An algorithm that steps through a long sequence of a couple of thousand elements or more, many times, from beginning to end, performing one small operation on each element, will not make good use of the on-chip data cache. It might be better to go through once, applying several operations to each element, before moving on to the next element. The same argument holds when your program starts swapping, and the least-recently-used data is moved out to disk.

These cache effects aren't as noticeable in Euphoria as they are in lower-level compiled languages, but they are measurable.

6.11.14 Using Machine Code and C

Euphoria lets you call routines written in machine code. You can call C routines in dynamically loaded library files, and these C routines can call your Euphoria routines.
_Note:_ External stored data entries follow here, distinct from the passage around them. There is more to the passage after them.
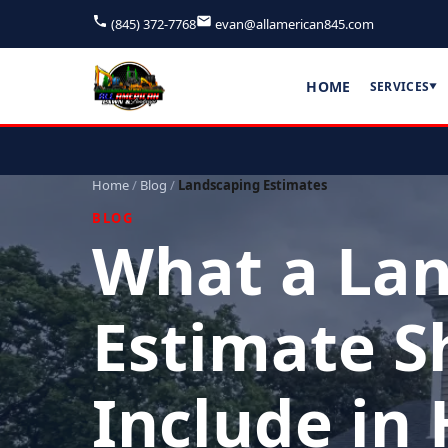
(845) 372-7768
evan@allamerican845.com
HOME
SERVICES
▼
Home
/
Blog
/
Landscaping Estimates
BLOG
What a La
Estimate S
Include in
You might need to call C or machine code because of something that can not be done directly in Euphoria, or you might do it for improved speed.

To boost speed, the machine code or C routine needs to do a significant amount of work on each call, otherwise the overhead of setting up the arguments and making the call will dominate the time, and it might not gain you much.

Many programs have some inner core operation that consumes most of the CPU time. If you can code this in C or machine code, while leaving the bulk of the program in Euphoria, you might achieve a speed comparable to C, without sacrificing Euphoria's safety and flexibility.

6.11.15 Using The Euphoria To C Translator

The Euphoria To C Translator is included in the installation package. It will translate any Euphoria program into a set of C source files that you can compile using a C compiler.

The executable file that you get using the Translator should run the same, but faster than when you use the interpreter. The speed-up can be anywhere from a few percent to a factor of 5 or more.